# Unmasking the Deceit in the Gospel Fiction According to Paul Young with Attendant Ethical Concerns
The following pages summarize the beliefs of various authors who defend a form of universal reconciliation by denying the Biblical view of hell, judgment, the gospel, the role of faith in actualizing reconciliation for anyone, the nature of God, and the meaning of the local church and its mission. In recent years fictional writers expressing these views have become widely read.[1]
Paul Young’s The Shack (both the novel and the film) has out done all other fictions to sell such universalism. His earlier writing in 2004 is simply one of the more extended defenses of universal reconciliation (UR).[2] It provides the background and foundation for what his fiction unfolds. In the following pages I use Young’s 2004 defense to illustrate how detailed and far-reaching the case for UR can be. In refuting the arguments that Young makes I am refuting the arguments of other advocates of UR.

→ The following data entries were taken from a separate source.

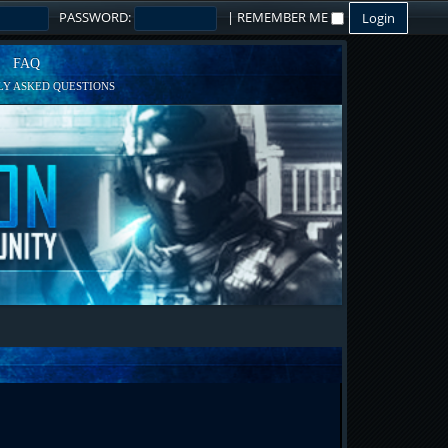
PASSWORD:
|
REMEMBER ME
FAQ
Y ASKED QUESTIONS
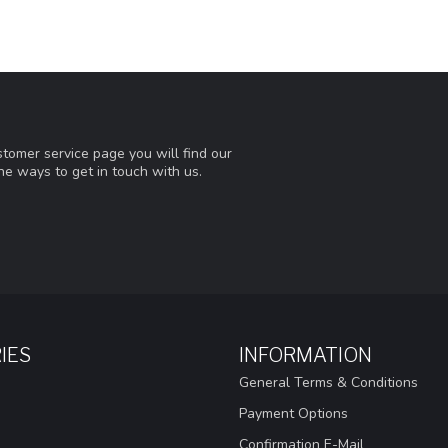
tomer service page you will find our
he ways to get in touch with us.
IES
INFORMATION
General Terms & Conditions
Payment Options
Confirmation E-Mail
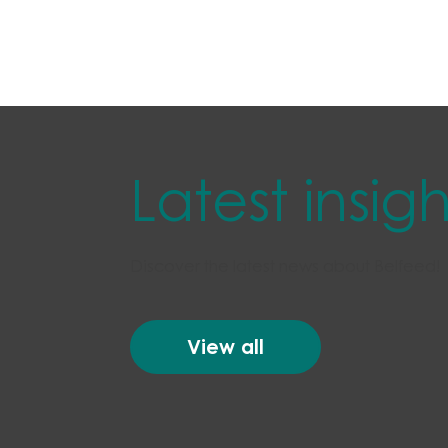
Latest insigh
Discover the latest news about Belfeed!
View all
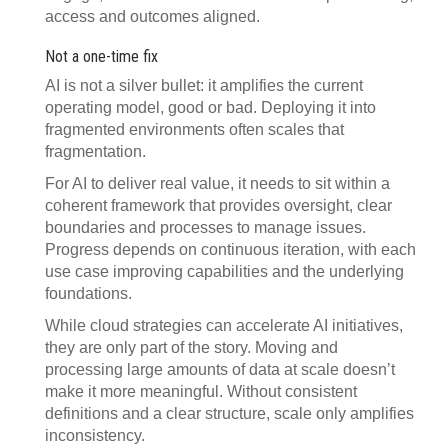
access and outcomes aligned.
Not a one-time fix
AI is not a silver bullet: it amplifies the current
operating model, good or bad. Deploying it into
fragmented environments often scales that
fragmentation.
For AI to deliver real value, it needs to sit within a
coherent framework that provides oversight, clear
boundaries and processes to manage issues.
Progress depends on continuous iteration, with each
use case improving capabilities and the underlying
foundations.
While cloud strategies can accelerate AI initiatives,
they are only part of the story. Moving and
processing large amounts of data at scale doesn’t
make it more meaningful. Without consistent
definitions and a clear structure, scale only amplifies
inconsistency.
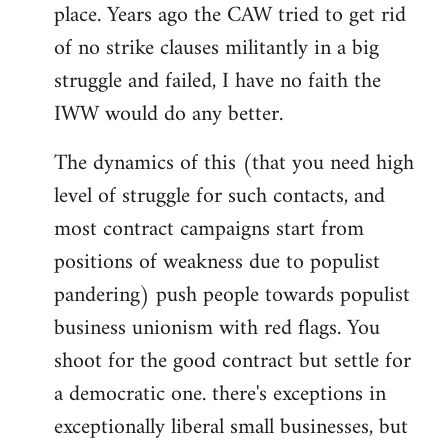
place. Years ago the CAW tried to get rid
of no strike clauses militantly in a big
struggle and failed, I have no faith the
IWW would do any better.
The dynamics of this (that you need high
level of struggle for such contacts, and
most contract campaigns start from
positions of weakness due to populist
pandering) push people towards populist
business unionism with red flags. You
shoot for the good contract but settle for
a democratic one. there's exceptions in
exceptionally liberal small businesses, but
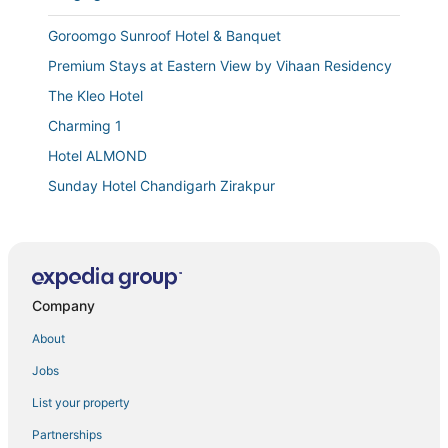
Goroomgo Sunroof Hotel & Banquet
Premium Stays at Eastern View by Vihaan Residency
The Kleo Hotel
Charming 1
Hotel ALMOND
Sunday Hotel Chandigarh Zirakpur
Spacious Appartment with wide balconies and Roads
Lavish Private Apartment
Cosy Stays at Eastern View by Vihaan Residency
Company
Hotel S C RESIDENCY
Peaceful Escape
About
The Ambience Hotel
Jobs
Hotel Blue Sapphire
List your property
Hotel The SOHO
Partnerships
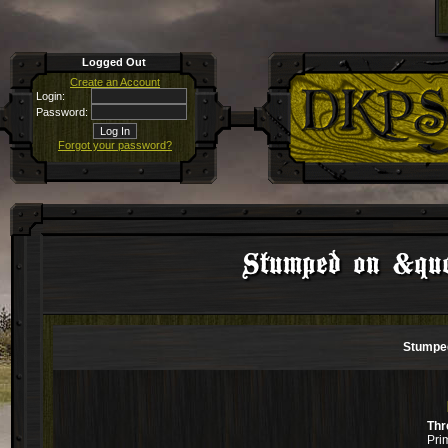
Logged Out
Create an Account
Login:
Password:
Forgot your password?
Stumped on &quot
Stumped
Thr
Pri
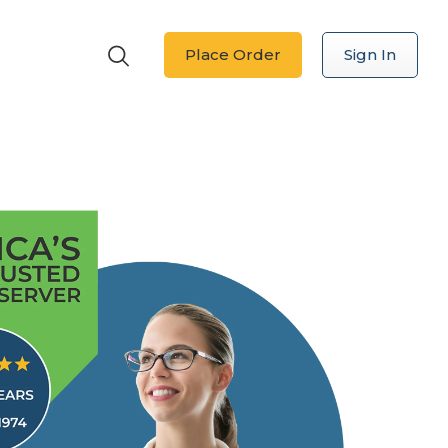
Place Order
Sign In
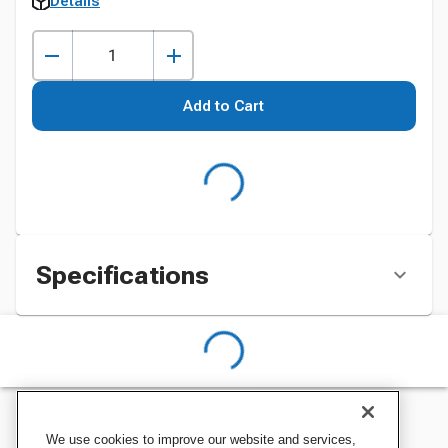
Details
Add to Cart
Specifications
We use cookies to improve our website and services,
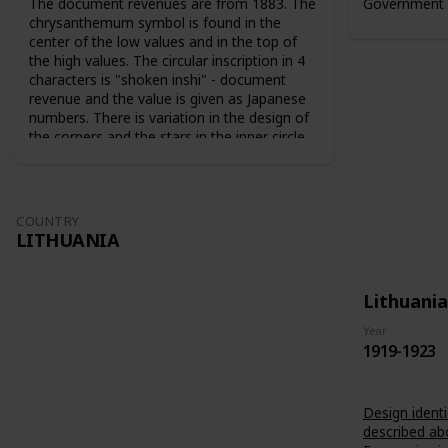
The document revenues are from 1883. The
Government 
chrysanthemum symbol is found in the
center of the low values and in the top of
the high values. The circular inscription in 4
characters is "shoken inshi" - document
revenue and the value is given as Japanese
numbers. There is variation in the design of
the corners and the stars in the inner circle.
For the 10 sen value the sun and the moon
are used as symbols. The series from 1883
are perforated 9-10. The series from 1889
are perforated 12-13.
COUNTRY
LITHUANIA
Lithuania
Year
1919-1923
Design identi
described ab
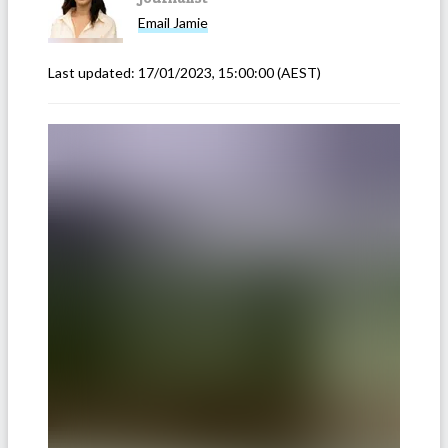
Email
Jamie
Last updated:
17/01/2023, 15:00:00
(AEST)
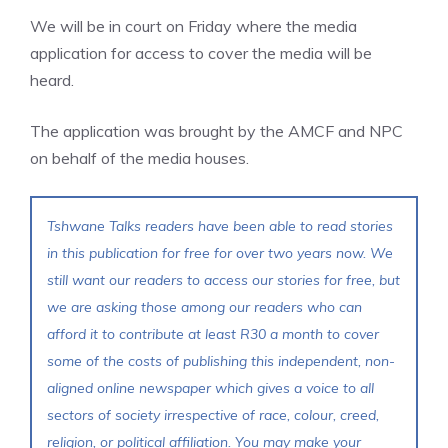
We will be in court on Friday where the media
application for access to cover the media will be
heard.
The application was brought by the AMCF and NPC
on behalf of the media houses.
Tshwane Talks readers have been able to read stories
in this publication for free for over two years now. We
still want our readers to access our stories for free, but
we are asking those among our readers who can
afford it to contribute at least R30 a month to cover
some of the costs of publishing this independent, non-
aligned online newspaper which gives a voice to all
sectors of society irrespective of race, colour, creed,
religion, or political affiliation. You may make your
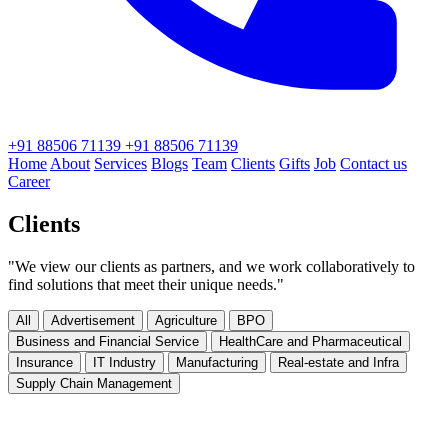
+91 88506 71139
+91 88506 71139
Home
About
Services
Blogs
Team
Clients
Gifts
Job
Contact us
Career
Clients
"We view our clients as partners, and we work collaboratively to
find solutions that meet their unique needs."
All
Advertisement
Agriculture
BPO
Business and Financial Service
HealthCare and Pharmaceutical
Insurance
IT Industry
Manufacturing
Real-estate and Infra
Supply Chain Management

Much of Young’s case for UR rests on a distortion of what Christians believe, on imperfect and incomplete interpretation of the Bible, on appeals to emotion and the senses, and on an incomplete, even false, understanding of early church history. In the following pages I take up the strongest arguments.
Some of what Young has written borders on the slander, blasphemy, of the God of the Bible and the Lord Jesus Christ. Almost all of it is heresy. Christians everywhere should feel angered as they read Young’s reasoning that betrays a demonic spirit. In truth, Paul Young is an anarchist, a terrorist, and demonic in the positions he takes. More about this at the end.
[1] I’m thinking here of Paul Young’s The Shack, Brian McLaren’s The Last Word and the Word After That, and Rob Bell’s Love Wins. I find that these authors express surprisingly similar beliefs.
[2] In his “Universal Reconciliation.” I have known Paul Young for over two decades and have a copy of this 2004 paper which I heard Paul present to a forum we co-founded in the late 1990’s.